Porta-retrato para a mamãe

Quer uma lembrança simples, prática, bonita e barata? Então você acabou de encontrar!!
O porta-retrato foi confeccionado com o reaproveitamento de bandejinhas de festa e no verso utilizamos uns rolos de papelão que vem com cartuchos de máquina de impressora. A revelação por unidade, atualmente sai por 0,60 centavos, se você quiser comprar as bandejas de papelão e fazer uma arte com as crianças, sai por 0,30 centavos cada.
Esse ano resolvi fazer algo diferente, peguei no site: www.arteefotomontagens.com.br,  molduras gratuitas, fui montando as fotos dos alunos no power point, pois já queria aproveitar e apresentar as fotos em slides para todas as mães assistirem no dia da homenagem com uma música de fundo.
Lá você encontra molduras com motivos diversos: festa junina, dia dos pais, das mães, personagens... e ainda tem o passo a passo para montagem das mesmas. O formato da moldura está em PNG, você precisa transformar esse formato para JPEG, para poder ser revelada. Basta ao final você ir em salvar como, outros formatos e pronto!!! Esse é o resultado final.

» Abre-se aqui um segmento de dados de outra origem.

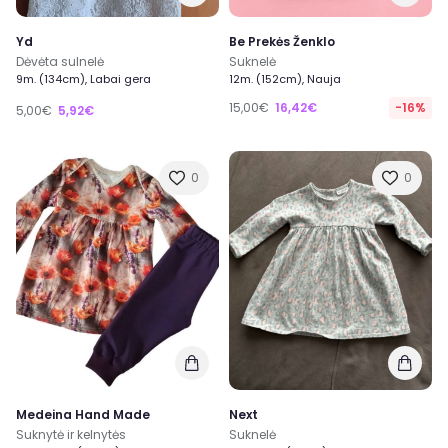
Yd
Be Prekės Ženklo
Dėvėta sulnelė
Suknelė
9m. (134cm), Labai gera
12m. (152cm), Nauja
15,00€
16,42€
-16%
5,00€
5,92€
0
0
Medeina Hand Made
Next
Suknytė ir kelnytės
Suknelė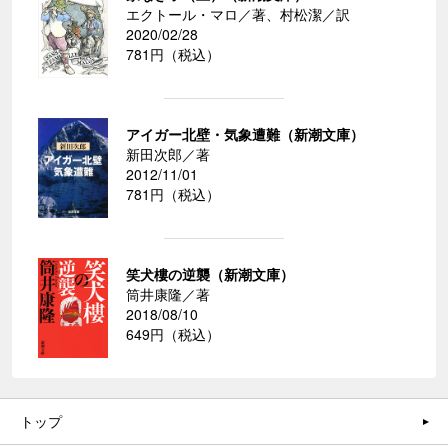
エクトール・マロ／著、村松潔／訳
2020/02/28
781円（税込）
アイガー北壁・気象遭難（新潮文庫）
新田次郎／著
2012/11/01
781円（税込）
笑犬樓の逆襲（新潮文庫）
筒井康隆／著
2018/08/10
649円（税込）
トップ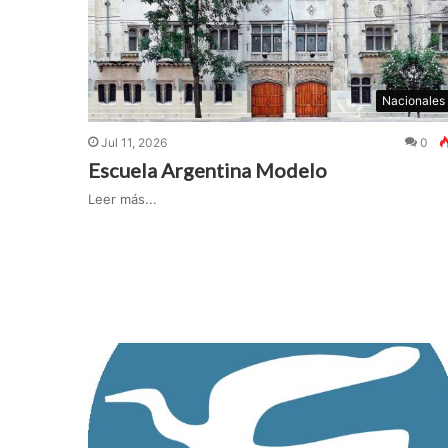
Nacionales
Jul 11, 2026
0
Escuela Argentina Modelo
Leer más...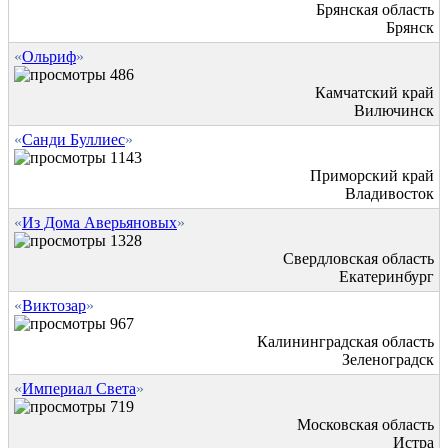
Брянская область
Брянск
«
Ольриф
»
486
Камчатский край
Вилючинск
«
Санди Буллиес
»
1143
Приморский край
Владивосток
«
Из Дома Аверьяновых
»
1328
Свердловская область
Екатеринбург
«
Виктозар
»
967
Калининградская область
Зеленоградск
«
Империал Света
»
719
Московская область
Истра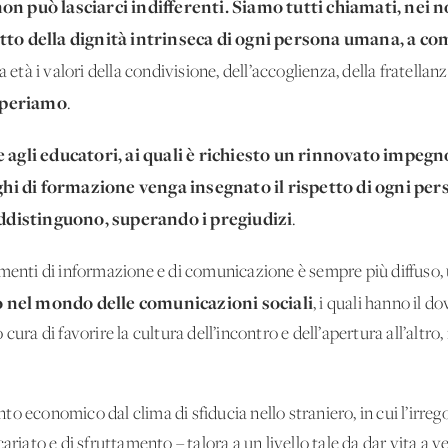
n può lasciarci indifferenti. Siamo tutti chiamati, nei nos
tto della dignità intrinseca di ogni persona umana, a co
 età i valori della condivisione, dell’accoglienza, della fratellanz
 operiamo
.
e agli educatori, ai quali è richiesto un rinnovato impegno
uoghi di formazione venga insegnato il rispetto di ogni pe
raddistinguono, superando i pregiudizi
.
umenti di informazione e di comunicazione è sempre più diffuso,
 nel mondo delle comunicazioni sociali
, i quali hanno il do
ura di favorire la cultura dell’incontro e dell’apertura all’altro,
 economico dal clima di sfiducia nello straniero, in cui l’irregola
ariato e di sfruttamento – talora a un livello tale da dar vita a v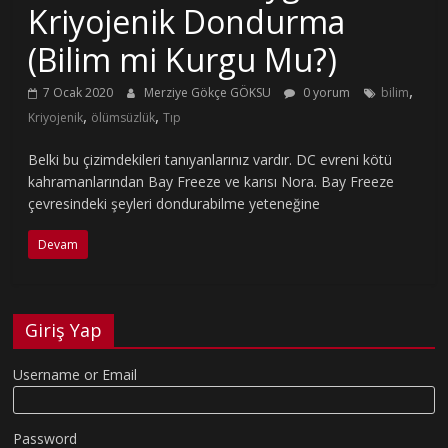
Kriyojenik Dondurma
(Bilim mi Kurgu Mu?)
,
7 Ocak 2020
Merziye Gökçe GÖKSU
0 yorum
bilim
,
,
Kriyojenik
ölümsüzlük
Tıp
Belki bu çizimdekileri tanıyanlarınız vardır. DC evreni kötü
kahramanlarından Bay Freeze ve karısı Nora. Bay Freeze
çevresindeki şeyleri dondurabilme yeteneğine
Devam
Giriş Yap
Username or Email
Password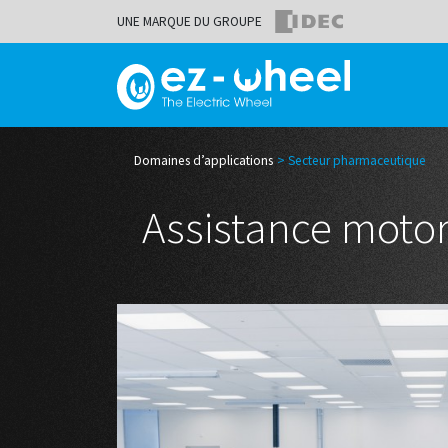
UNE MARQUE DU GROUPE
Domaines d’applications
Secteur pharmaceutique
Assistance moto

quarta-feira, 8 de maio de 2013

Técnica: Abraço Maternal

Ano passado fizemos essa dinâmica para estreitar mais os laços entre mães e filhos. Primeiramente deixa-se o ambiente livre de cadeiras e bancos e orienta a cada criança e jovem que procure por sua mãe no salão, se por algum motivo ela não se encontrar, podem ser feitos grupos de acordo com a afinidade de cada um.
Eles dão se as mãos, olham-se nos olhos, se abraçam e todos cantam a canção do padre Zezinho: Abençoa Senhor as famílias!!!
O dinamizador vai orientando para que transmitam todo o sentimento de amor e carinho uns para os outros e em prece todos juntos agradecem pela oportunidade de estar juntos nessa existência e que juntos vamos vencer todos os problemas e obstáculos que por ventura existirem.
Foi um dos momentos mais emocionantes de nossa confraternização. Fiz questão de registrá-los. A princípio, uns ficaram meio constrangidos, outros sem saber o que fazer, com medo, envergonhados; é fundamental que se promova momentos como estes pois construir relações é uma arte que precisa ser ensinada, aprendida e exercitada a cada dia. Às vezes, na correria do dia a dia nos esquecemos da importância dos gestos, das palavras, do toque e do olhar que faz a diferença em nossas vidas.